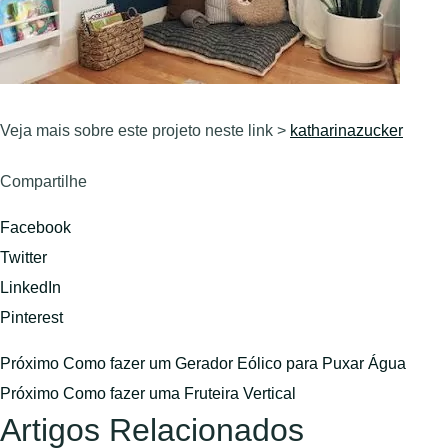
Veja mais sobre este projeto neste link >
katharinazucker
Compartilhe
Facebook
Twitter
LinkedIn
Pinterest
Próximo
Como fazer um Gerador Eólico para Puxar Água
Próximo
Como fazer uma Fruteira Vertical
Artigos Relacionados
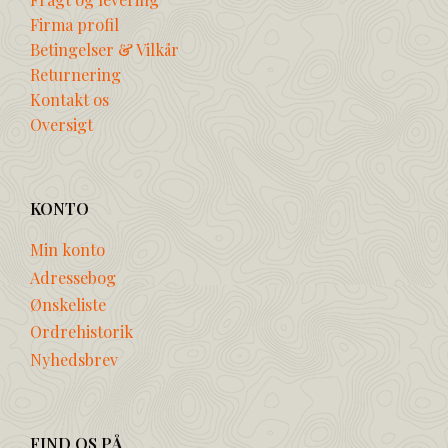
Firma profil
Betingelser & Vilkår
Returnering
Kontakt os
Oversigt
KONTO
Min konto
Adressebog
Ønskeliste
Ordrehistorik
Nyhedsbrev
FIND OS PÅ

* [ASSIGNED TASK] Write the data above out exactly. Leave out any pictures.

* [SOLVED EXERCISE]
Veja mais sobre este projeto neste link >
katharinazucker
Compartilhe
Facebook
Twitter
LinkedIn
Pinterest
Próximo
Como fazer um Gerador Eólico para Puxar Água
Próximo
Como fazer uma Fruteira Vertical
Artigos Relacionados
Firma profil
Betingelser & Vilkår
Returnering
Kontakt os
Oversigt
KONTO
Min konto
Adressebog
Ønskeliste
Ordrehistorik
Nyhedsbrev
FIND OS PÅ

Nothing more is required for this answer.